Já Will tenta literalmente viajar
no tempo para fazer os pais voltarem e de início toda a trama soa fantasiosa
demais mesmo para o regime de absurdo da série. Aos poucos, no entanto, e
principalmente no episódio final, o arco de Will vai se integrando melhor ao de
Jeff e Jill e tudo consegue ser amarrado. O que acontece não é uma viagem
literal no tempo, mas uma viagem metafórica, operada num nível sentimental, que
se amarra justamente com o tema da reparação que permeou toda a temporada. Para
que Jeff e Jill possam se reunir, precisam viajar de volta a um tempo em que se
amavam, em que o trauma da morte de Phil não pairava sobre eles. Para isso,
Jeff precisa antes reconhecer o trauma que tanto sufocou e a cena final mostra,
de maneira simbólica, como o casal consegue retornar a um tempo em que Phil
estava vivo e como isso reacende o sentimento deles.
Além de todo o drama, a série
também oferece muitos momentos de comédia e de puro absurdo. O melhor exemplo é
o episódio envolvendo o enterro no mar da versão filipina do Sr. Picles e todo
caos que se instaura quando os Picles de diferentes países começam a atacar
Jeff e tudo se transforma em uma grande batalha corporal de apresentadores
infantis.

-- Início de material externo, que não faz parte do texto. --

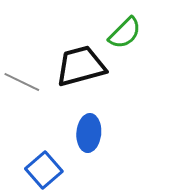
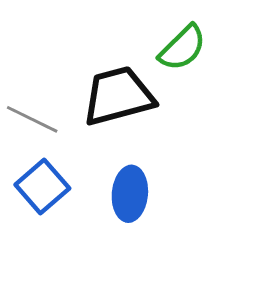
blue square: (44, 170) -> (42, 186), moved

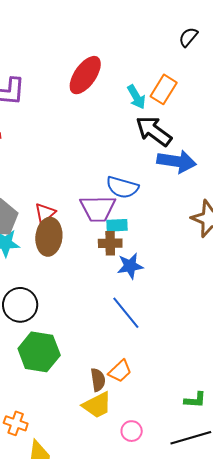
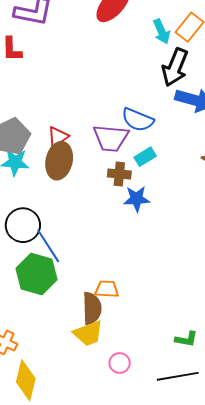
black arrow: (154, 131) -> (175, 67), turned -111
cyan rectangle: (117, 225) -> (145, 157), moved, turned -35
blue line: (126, 313) -> (48, 246), moved
orange trapezoid: (120, 371) -> (107, 289), moved, turned -140
brown semicircle: (98, 380) -> (92, 308), size x1.4

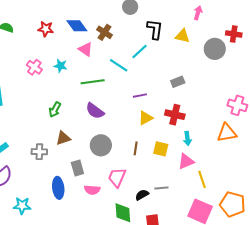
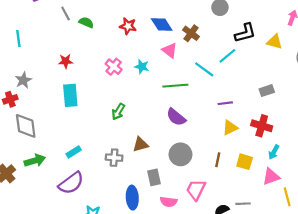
black L-shape: (155, 29) -> (245, 33), turned 65
green arrow: (55, 110) -> (118, 112), moved
cyan arrow: (187, 138) -> (274, 152), turned 32

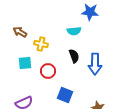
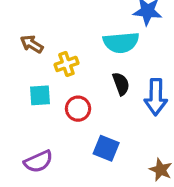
cyan semicircle: (74, 31) -> (121, 42), size x1.5
yellow cross: (41, 44) -> (66, 64), turned -32

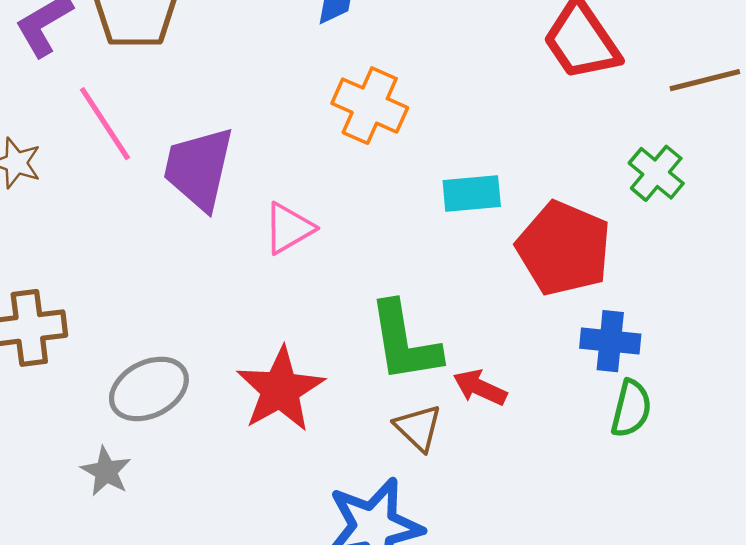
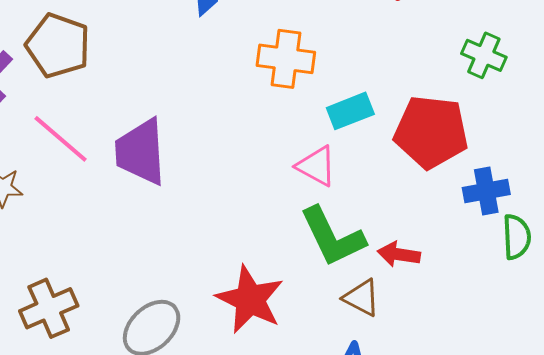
orange cross: (370, 106) -> (286, 59), moved
pink triangle: (289, 228) -> (316, 166), moved, turned -45

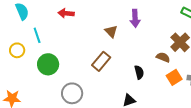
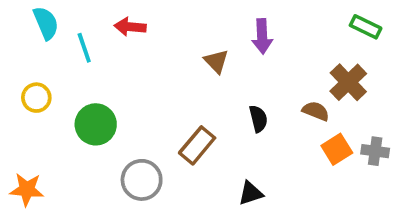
cyan line: (37, 35) -> (84, 48), moved
brown rectangle: (101, 61) -> (197, 145), moved
black semicircle: (139, 72) -> (258, 119), moved

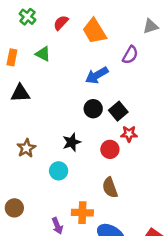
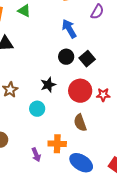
blue arrow: (97, 75) -> (69, 29), turned 90
red star: (129, 134) -> (103, 95), moved
red circle: (110, 149) -> (80, 91), size x1.5

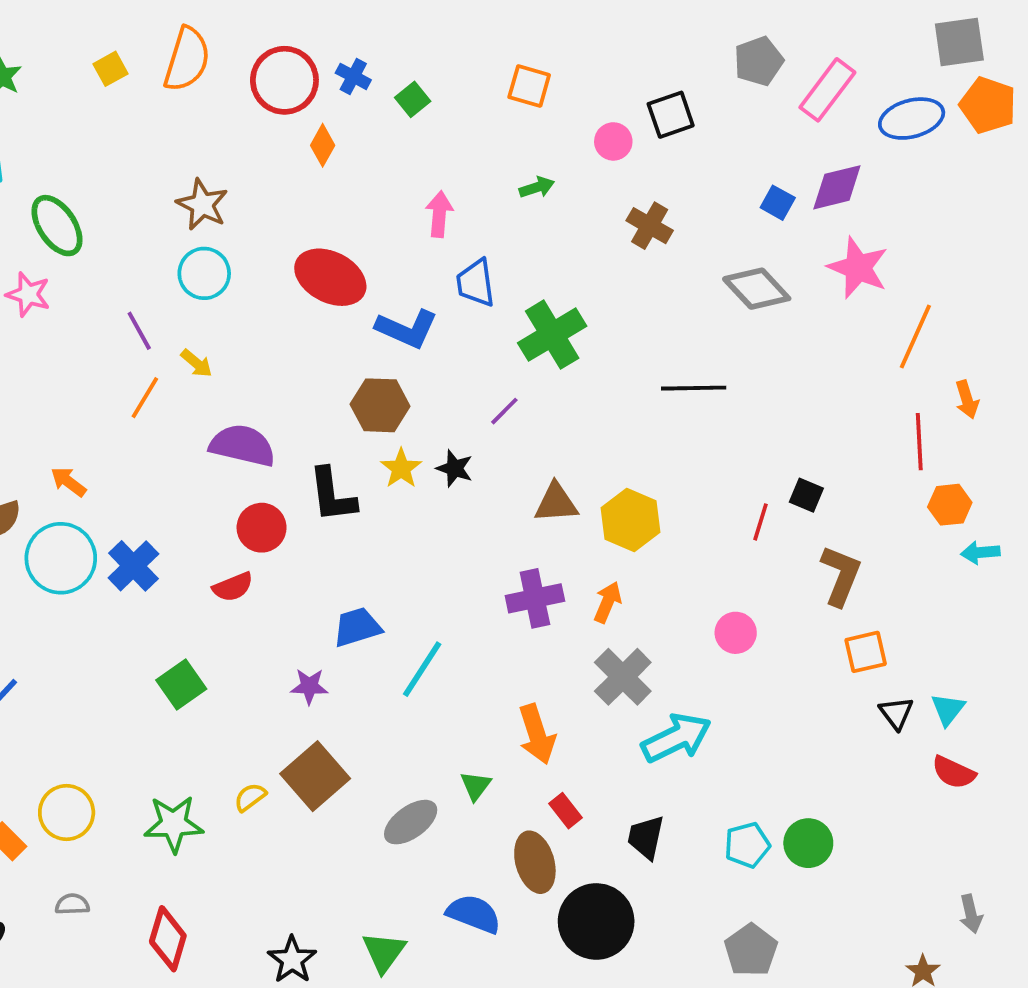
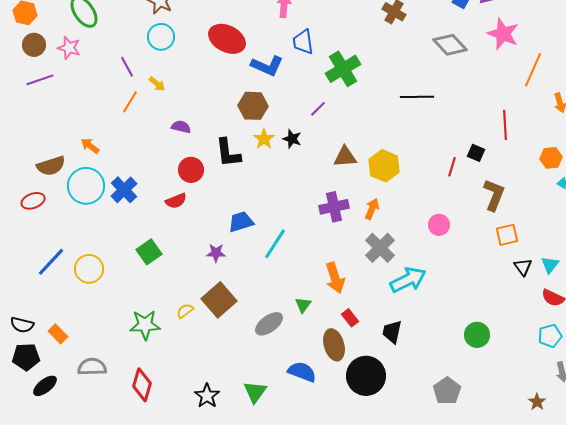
red line: (919, 442) -> (505, 125), moved
purple semicircle: (242, 445) -> (181, 127), size x0.6
yellow circle: (67, 813) -> (89, 269), moved
cyan pentagon: (747, 845) -> (550, 336), moved
gray semicircle: (72, 904) -> (92, 367), size x1.6

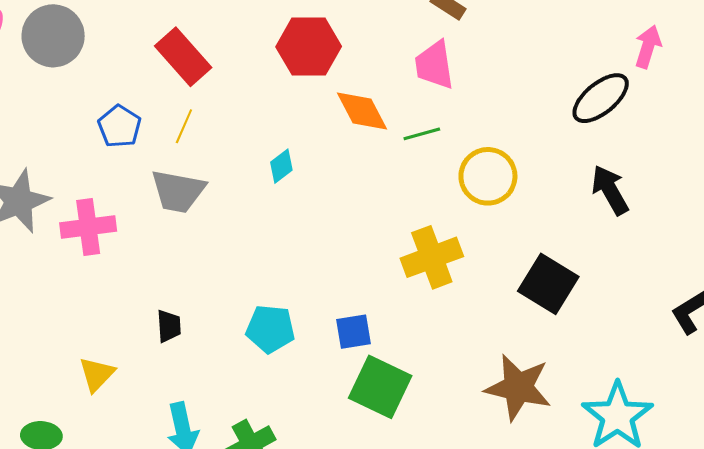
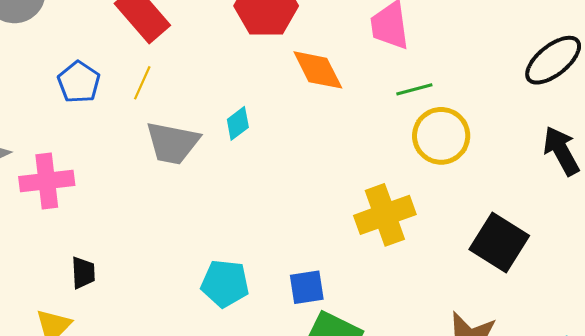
green line: (422, 134) -> (414, 89), moved
gray trapezoid: (178, 191) -> (173, 143), moved
black trapezoid: (169, 326) -> (83, 273), moved

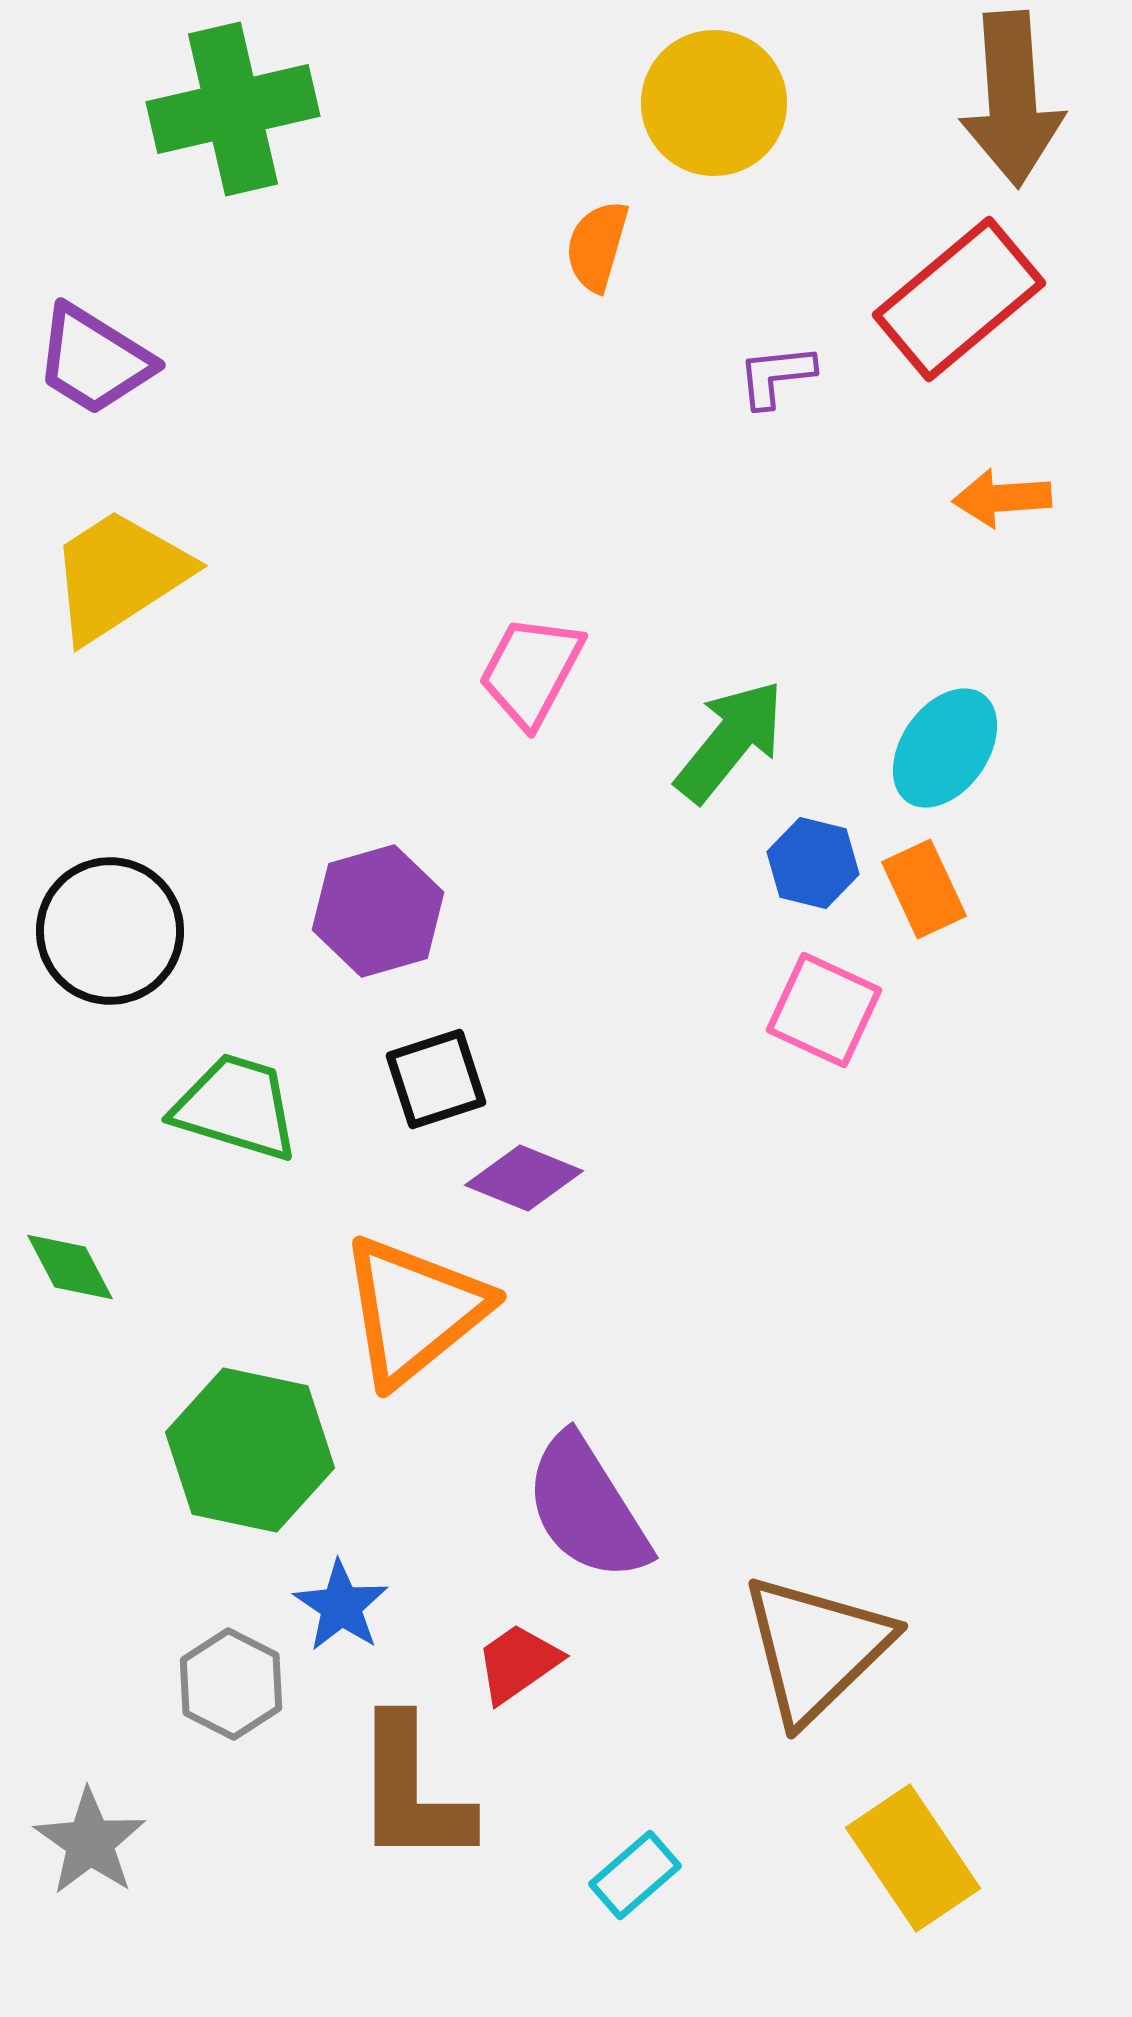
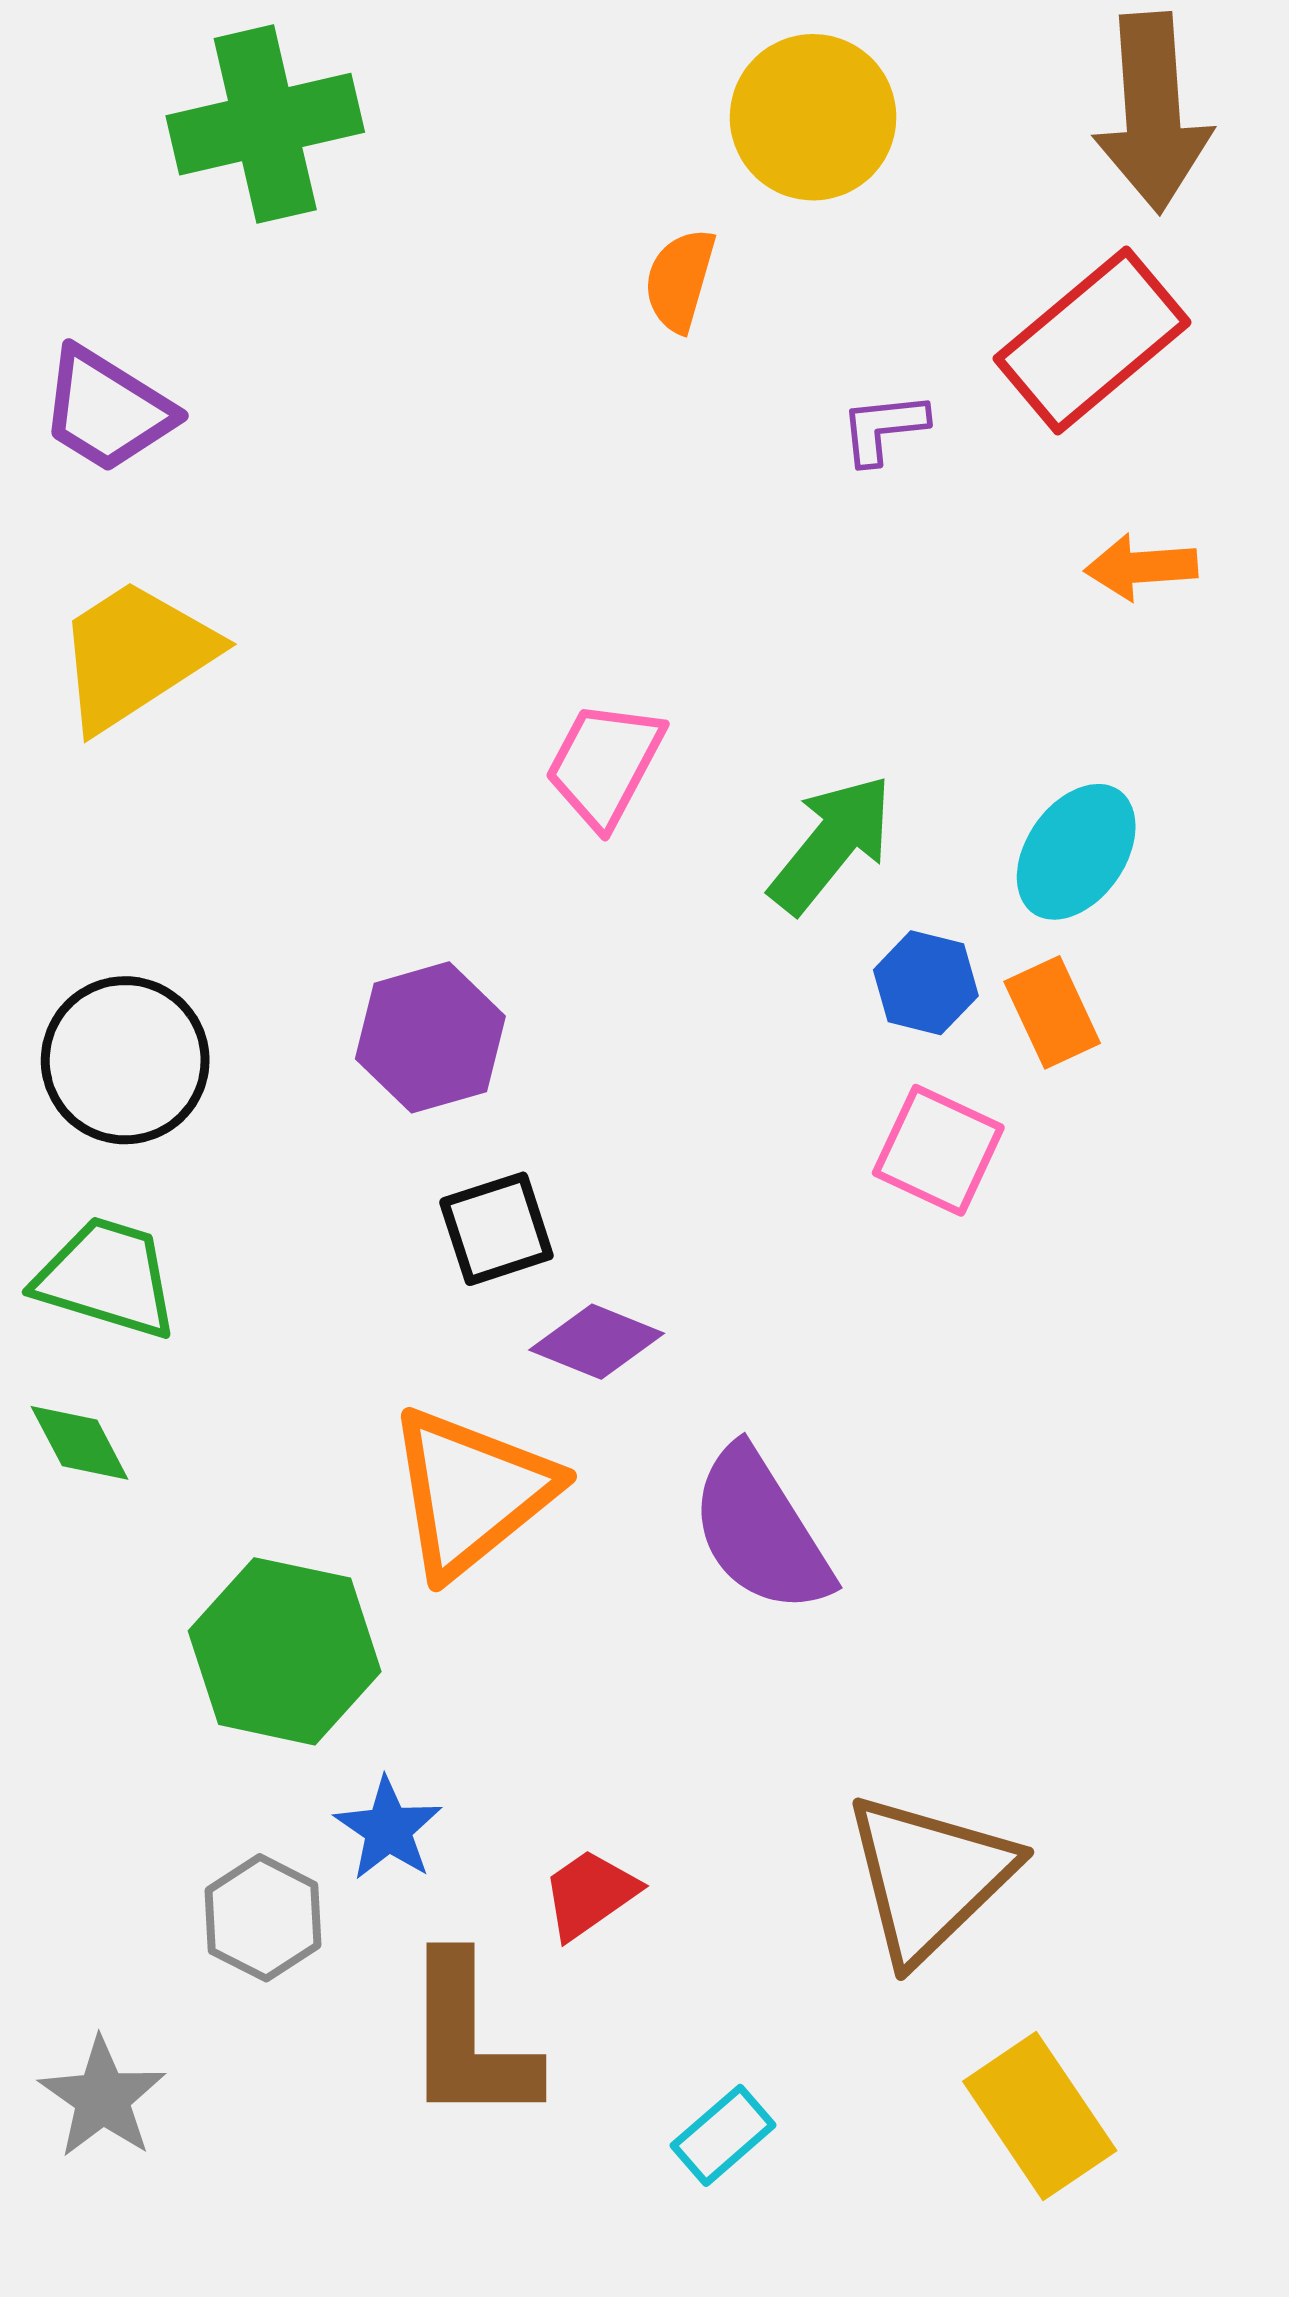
green trapezoid: (236, 1107) -> (107, 1278), moved
purple semicircle: (587, 1508) -> (761, 1531), moved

O elo fraco da temporada é o que envolve os bonecos de conversa de
Jeff, já que mesmo no regime levemente fantasioso da série é difícil crer que
algo assim daria certo, que não seria proibido em vários países por questões de
privacidade em relação às crianças, além disso o funcionamento de toda a
estrutura de como Jeff interagiria com tantas pessoas nunca é explicado de
maneira convincente.
Esse, no entanto, é um problema
menor em uma temporada que acerta em aprofundar a análise dos traumas de seus
personagens e a possibilidade deles se reerguerem.